When you reach the line that contains "F. Pieczonka (SKT) zagra w Wimbledonie" in the data below, start reproducing lines exactly, and stop after the line that contains "Pokušava stvoriti dovoljno dobru domaću".
▬▬▬▬▬▬
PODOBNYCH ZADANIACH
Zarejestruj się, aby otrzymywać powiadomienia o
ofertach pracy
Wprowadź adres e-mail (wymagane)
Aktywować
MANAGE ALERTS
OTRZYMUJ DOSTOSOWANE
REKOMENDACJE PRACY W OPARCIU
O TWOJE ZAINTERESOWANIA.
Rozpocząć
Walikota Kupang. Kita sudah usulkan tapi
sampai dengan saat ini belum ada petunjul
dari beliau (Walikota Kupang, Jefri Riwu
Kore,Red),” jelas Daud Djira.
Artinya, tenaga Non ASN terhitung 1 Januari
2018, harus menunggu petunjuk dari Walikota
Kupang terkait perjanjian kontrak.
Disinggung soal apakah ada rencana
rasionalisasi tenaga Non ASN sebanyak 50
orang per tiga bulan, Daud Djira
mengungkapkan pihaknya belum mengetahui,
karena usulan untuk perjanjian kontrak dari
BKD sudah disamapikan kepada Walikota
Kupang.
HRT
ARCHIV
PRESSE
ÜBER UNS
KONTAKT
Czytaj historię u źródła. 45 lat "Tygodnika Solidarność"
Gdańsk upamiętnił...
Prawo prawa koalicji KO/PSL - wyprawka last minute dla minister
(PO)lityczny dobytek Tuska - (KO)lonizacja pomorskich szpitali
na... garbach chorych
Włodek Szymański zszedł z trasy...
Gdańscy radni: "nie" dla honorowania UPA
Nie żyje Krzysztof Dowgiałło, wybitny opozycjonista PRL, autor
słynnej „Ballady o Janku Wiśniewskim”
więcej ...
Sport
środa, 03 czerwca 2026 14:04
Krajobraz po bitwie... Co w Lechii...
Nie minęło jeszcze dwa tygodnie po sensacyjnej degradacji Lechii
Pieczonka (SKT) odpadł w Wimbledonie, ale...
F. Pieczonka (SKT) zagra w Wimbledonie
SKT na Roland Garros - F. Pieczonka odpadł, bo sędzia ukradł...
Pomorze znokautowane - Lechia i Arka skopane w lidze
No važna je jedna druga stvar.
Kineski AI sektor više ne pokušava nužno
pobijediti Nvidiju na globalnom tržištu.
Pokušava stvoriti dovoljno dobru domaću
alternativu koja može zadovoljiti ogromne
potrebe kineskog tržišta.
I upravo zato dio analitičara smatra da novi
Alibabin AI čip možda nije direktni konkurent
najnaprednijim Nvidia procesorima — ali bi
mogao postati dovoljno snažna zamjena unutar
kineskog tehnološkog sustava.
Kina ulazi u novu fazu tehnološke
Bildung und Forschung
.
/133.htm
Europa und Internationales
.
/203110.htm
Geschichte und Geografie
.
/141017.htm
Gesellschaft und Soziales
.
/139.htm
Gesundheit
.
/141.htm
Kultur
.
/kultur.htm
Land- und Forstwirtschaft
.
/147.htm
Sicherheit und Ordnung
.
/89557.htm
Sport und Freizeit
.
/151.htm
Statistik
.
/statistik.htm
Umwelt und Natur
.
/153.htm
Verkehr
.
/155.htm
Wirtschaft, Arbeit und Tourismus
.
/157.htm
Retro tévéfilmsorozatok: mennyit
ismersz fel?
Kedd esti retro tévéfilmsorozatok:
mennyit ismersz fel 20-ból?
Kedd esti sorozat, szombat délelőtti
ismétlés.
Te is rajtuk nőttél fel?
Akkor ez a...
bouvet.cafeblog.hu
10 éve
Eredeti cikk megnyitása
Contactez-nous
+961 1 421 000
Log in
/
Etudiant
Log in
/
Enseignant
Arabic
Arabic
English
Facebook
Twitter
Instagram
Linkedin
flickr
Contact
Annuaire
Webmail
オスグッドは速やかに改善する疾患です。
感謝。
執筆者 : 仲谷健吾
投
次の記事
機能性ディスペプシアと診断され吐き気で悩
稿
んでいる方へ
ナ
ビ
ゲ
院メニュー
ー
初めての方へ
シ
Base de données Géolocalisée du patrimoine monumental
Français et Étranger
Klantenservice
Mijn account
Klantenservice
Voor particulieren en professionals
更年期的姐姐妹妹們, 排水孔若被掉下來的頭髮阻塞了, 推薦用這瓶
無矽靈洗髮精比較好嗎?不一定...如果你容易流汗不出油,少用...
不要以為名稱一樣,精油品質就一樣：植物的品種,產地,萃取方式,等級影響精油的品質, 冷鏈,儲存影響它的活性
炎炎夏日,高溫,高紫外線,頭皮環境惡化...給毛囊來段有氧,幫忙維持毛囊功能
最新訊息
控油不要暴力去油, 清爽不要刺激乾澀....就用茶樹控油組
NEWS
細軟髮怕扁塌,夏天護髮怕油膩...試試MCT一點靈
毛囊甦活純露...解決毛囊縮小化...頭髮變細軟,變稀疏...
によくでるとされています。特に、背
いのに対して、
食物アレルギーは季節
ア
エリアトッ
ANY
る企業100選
▬▬▬▬▬▬
Result of the task:
F. Pieczonka (SKT) zagra w Wimbledonie
SKT na Roland Garros - F. Pieczonka odpadł, bo sędzia ukradł...
Pomorze znokautowane - Lechia i Arka skopane w lidze
No važna je jedna druga stvar.
Kineski AI sektor više ne pokušava nužno
pobijediti Nvidiju na globalnom tržištu.
Pokušava stvoriti dovoljno dobru domaću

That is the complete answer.